There is a lack of agreement on the recommended age for various treatments and this inevitably influences the ability of affected children to participate in decision-making. A formal assessment of the child’s cognitive status by a child psychologist or psychiatrist can assist in determining the extent to which the child is capable of participating in the decision-making process.

 

HELPING PARENTS THINK ABOUT ELECTIVE SURGERY

 

Parents pick up signals from their children’s pediatricians about what they should do, sometimes picking up signals pediatricians don’t intend. [Dayner, 2004, Hester, 2004] The best thing pediatricians can do is to be explicit with parents (and, as age appropriate, patients) about the choices available and the evidence regarding outcomes for each.

 

If there’s no urgent need for surgery—as is the case for many DSD surgeries—clinicians can make vivid the option of waiting by introducing the family to adults who have lived without the intervention being considered and to other parents who have decided to hold off and let the child decide. So, when working with parents considering clitoral reduction surgery for their infant daughter, one pediatric urologist has introduced those parents to another set of parents who chose against infant clitoral reduction surgery—and to the daughter herself (now an adolescent).

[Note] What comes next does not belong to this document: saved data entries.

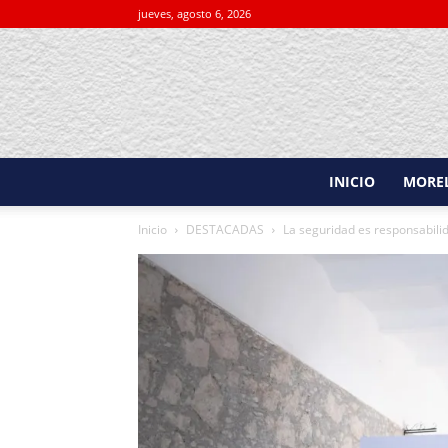
jueves, agosto 6, 2026
INICIO
MORE
Inicio
DESTACADAS
La seguridad es responsabilid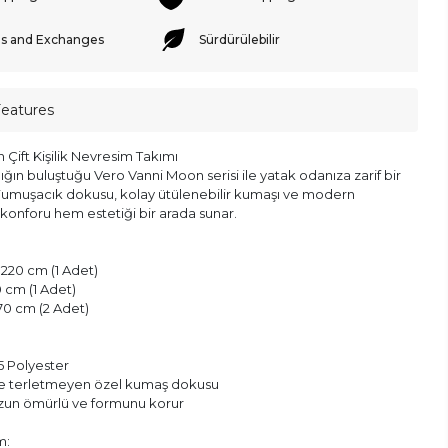
s and Exchanges
Sürdürülebilir
Features
Çift Kişilik Nevresim Takımı
lığın buluştuğu Vero Vanni Moon serisi ile yatak odanıza zarif bir
Yumuşacık dokusu, kolay ütülenebilir kumaşı ve modern
konforu hem estetiği bir arada sunar.
220 cm (1 Adet)
0 cm (1 Adet)
x 70 cm (2 Adet)
 Polyester
ve terletmeyen özel kumaş dokusu
uzun ömürlü ve formunu korur
m: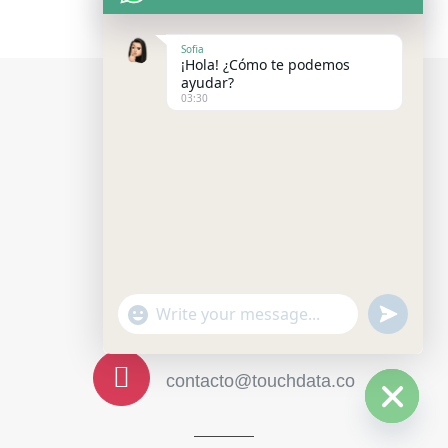
Sofia
¡Hola! ¿Cómo te podemos
ayudar?
03:30
HORARIO Y
CONTACTO
+57 320 8074736
"+chaty_settings.lang.emoji_picker+"
Send
WhatsApp
Message
contacto@touchdata.co
Hide
chaty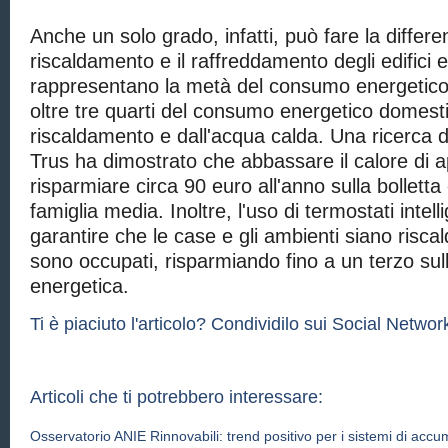
Anche un solo grado, infatti, può fare la differen
riscaldamento e il raffreddamento degli edifici e 
rappresentano la metà del consumo energetico
oltre tre quarti del consumo energetico domest
riscaldamento e dall'acqua calda. Una ricerca 
Trus ha dimostrato che abbassare il calore di 
risparmiare circa 90 euro all'anno sulla bolletta
famiglia media. Inoltre, l'uso di termostati intell
garantire che le case e gli ambienti siano risca
sono occupati, risparmiando fino a un terzo sull
energetica.
Ti è piaciuto l'articolo? Condividilo sui Social Network
Articoli che ti potrebbero interessare:
Osservatorio ANIE Rinnovabili: trend positivo per i sistemi di accu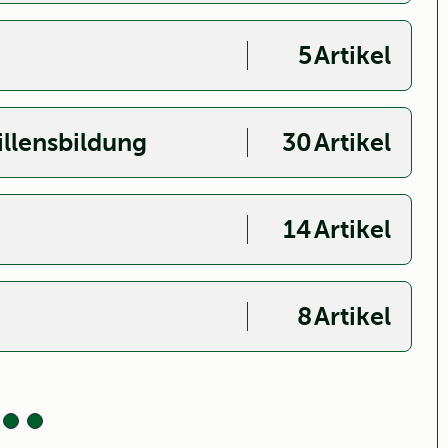
5
Artikel
illensbildung
30
Artikel
14
Artikel
8
Artikel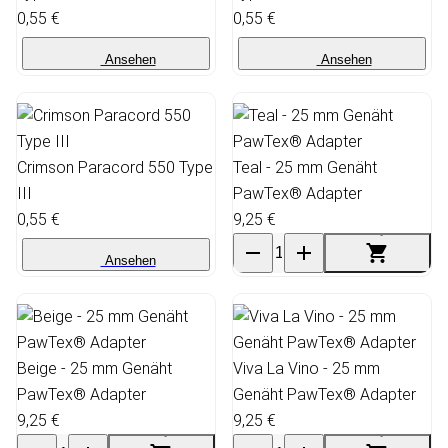
0,55 €
0,55 €
Ansehen
Ansehen
Crimson Paracord 550 Type
Teal - 25 mm Genäht
III
PawTex® Adapter
0,55 €
9,25 €
Ansehen
Beige - 25 mm Genäht
Viva La Vino - 25 mm
PawTex® Adapter
Genäht PawTex® Adapter
9,25 €
9,25 €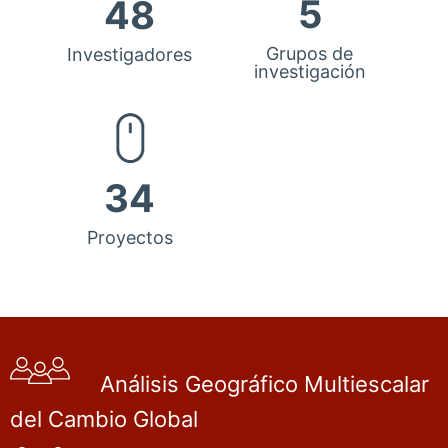
5
48
Grupos de
Investigadores
investigación
34
Proyectos
Análisis Geográfico Multiescalar
del Cambio Global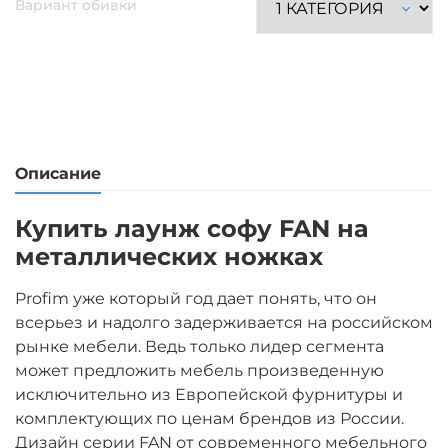
Вариант обивки
Описание
Купить лаунж софу FAN на
металлических ножках
Profim уже который год дает понять, что он
всерьез и надолго задерживается на российском
рынке мебели. Ведь только лидер сегмента
может предложить мебель произведенную
исключительно из Европейской фурнитуры и
комплектующих по ценам брендов из России.
Дизайн серии FAN от современного мебельного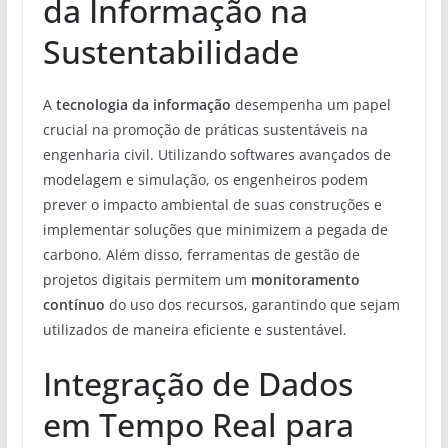
da Informação na
Sustentabilidade
A
tecnologia da informação
desempenha um papel
crucial na promoção de práticas sustentáveis na
engenharia civil. Utilizando softwares avançados de
modelagem e simulação, os engenheiros podem
prever o impacto ambiental de suas construções e
implementar soluções que minimizem a pegada de
carbono. Além disso, ferramentas de gestão de
projetos digitais permitem um
monitoramento
contínuo
do uso dos recursos, garantindo que sejam
utilizados de maneira eficiente e sustentável.
Integração de Dados
em Tempo Real para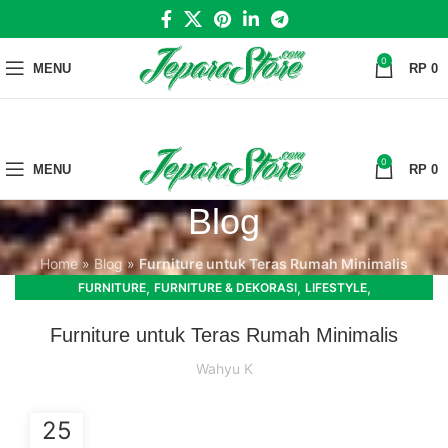
0
MENU
RP
0
0
MENU
RP
0
Blog
Home
»
Blog
»
Furniture untuk Teras Rumah Minimalis
,
,
,
FURNITURE
FURNITURE & DEKORASI
LIFESTYLE
,
MEJA DAN KURSI
RUANG TAMU
Furniture untuk Teras Rumah Minimalis
Wahyu K
25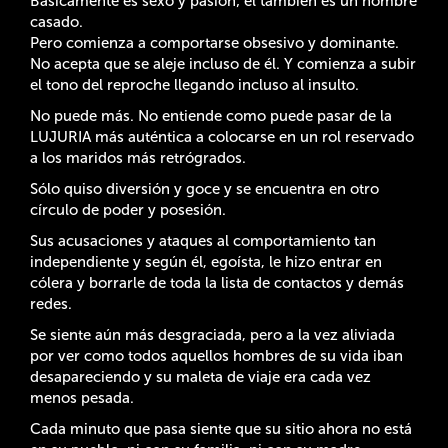
Básicamente es sexo y pasión; él también es un hombre
casado.
Pero comienza a comportarse obsesivo y dominante.
No acepta que se aleje incluso de él. Y comienza a subir
el tono del reproche llegando incluso al insulto.
No puede más. No entiende como puede pasar de la
LUJURIA más auténtica a colocarse en un rol reservado
a los maridos más retrógrados.
Sólo quiso diversión y goce y se encuentra en otro
círculo de poder y posesión.
Sus acusaciones y ataques al comportamiento tan
independiente y según él, egoísta, le hizo entrar en
cólera y borrarle de toda la lista de contactos y demás
redes.
Se siente aún más desgraciada, pero a la vez aliviada
por ver como todos aquellos hombres de su vida iban
desapareciendo y su maleta de viaje era cada vez
menos pesada.
Cada minuto que pasa siente que su sitio ahora no está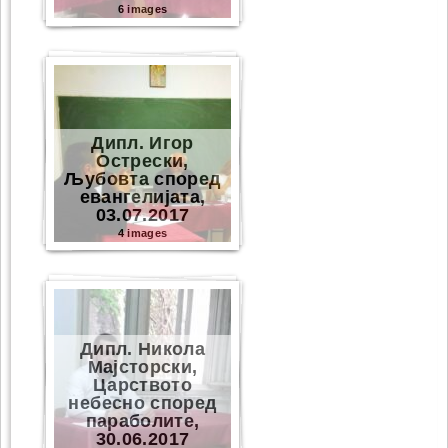
6 images
Дипл. Игор
Острески,
Љубовта според
евангелијата,
03.07.2017
4 images
Дипл. Никола
Мајсторски,
Царството
небесно според
параболите,
30.06.2017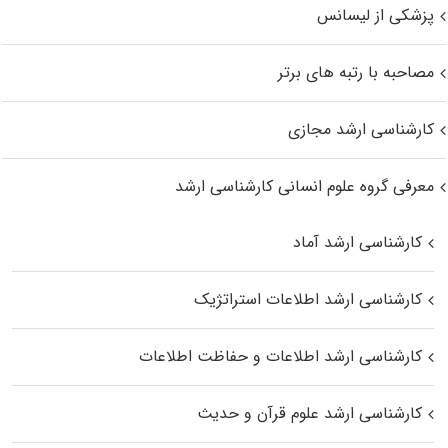
پزشکی از لیسانس
مصاحبه با رتبه های برتر
کارشناسی ارشد مجازی
معرفی گروه علوم انسانی کارشناسی ارشد
کارشناسی ارشد آماد
کارشناسی ارشد اطلاعات استراتژیک
کارشناسی ارشد اطلاعات و حفاظت اطلاعات
کارشناسی ارشد علوم قرآن و حدیث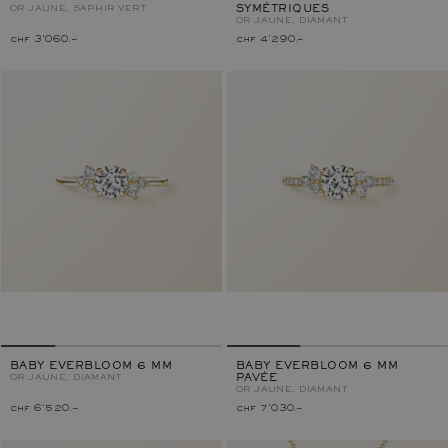
OR JAUNE, SAPHIR VERT
SYMÉTRIQUES
OR JAUNE, DIAMANT
chf 3'060.–
chf 4'290.–
BABY EVERBLOOM 6 MM
BABY EVERBLOOM 6 MM
OR JAUNE, DIAMANT
PAVÉE
OR JAUNE, DIAMANT
chf 6'520.–
chf 7'030.–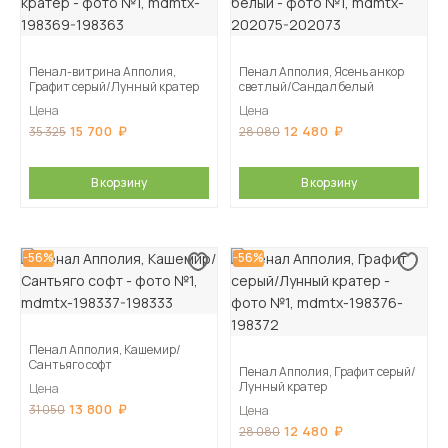
Пенал-витрина Апполия,
Пенал Апполия, Ясень анкор
Графит серый/Лунный кратер
светлый/Сандал белый
Цена
Цена
15 700
12 480
35 325
28 080
В корзину
В корзину
-56%
-56%
Пенал Апполия, Кашемир/
Сантьяго софт
Пенал Апполия, Графит серый/
Лунный кратер
Цена
13 800
31 050
Цена
12 480
28 080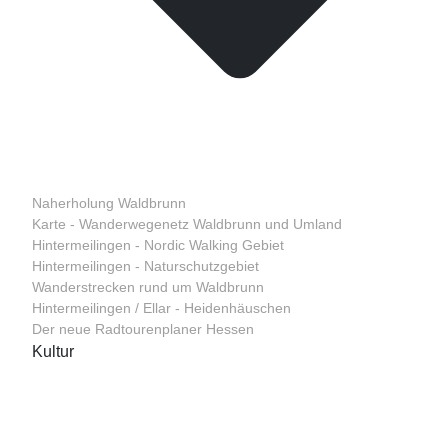
Naherholung Waldbrunn
Karte - Wanderwegenetz Waldbrunn und Umland
Hintermeilingen - Nordic Walking Gebiet
Hintermeilingen - Naturschutzgebiet
Wanderstrecken rund um Waldbrunn
Hintermeilingen / Ellar - Heidenhäuschen
Der neue Radtourenplaner Hessen
Kultur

This way the parents facing a decision have had the opportunity to meet a child who will make the elective surgery decision for herself, and to learn from her and her parents how to manage the psychosocial challenges of raising a girl with a noticeable clitoris.

 

Pediatric urologists and surgeons know well that sometimes parents seek early elective surgeries for their child with a DSD because they think it will spare the child the psychological trauma of having them done later. This is the case sometimes, for example, with infant orchidectomies chosen on behalf of girls with Complete Androgen Insensitivity Syndome. But many adults with DSD have said that they were not spared the psychological trauma of the surgery because it hit them full-on when they came to know about the surgery. Some, in fact, have felt the psychological trauma of surgery was amplified by having had surgeries done without their consent. This in turn increased their sense of betrayal and disenfranchisement, an outcome unintended by their parents and doctors, who made the decision with the best of intentions.